(Extracted page text data)

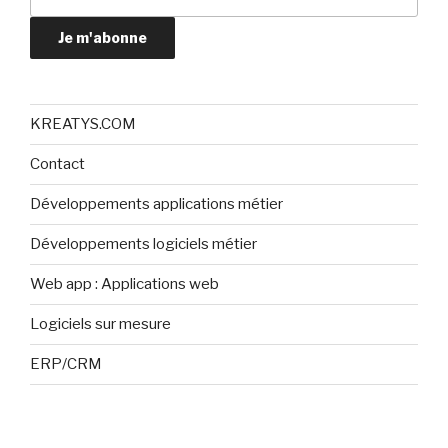
Je m'abonne
KREATYS.COM
Contact
Développements applications métier
Développements logiciels métier
Web app : Applications web
Logiciels sur mesure
ERP/CRM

◆ Task description ◆
Once the pictures are removed, set down what remains of the entries above exactly.

◆ Exercise solution ◆
Je m'abonne
KREATYS.COM
Contact
Développements applications métier
Développements logiciels métier
Web app : Applications web
Logiciels sur mesure
ERP/CRM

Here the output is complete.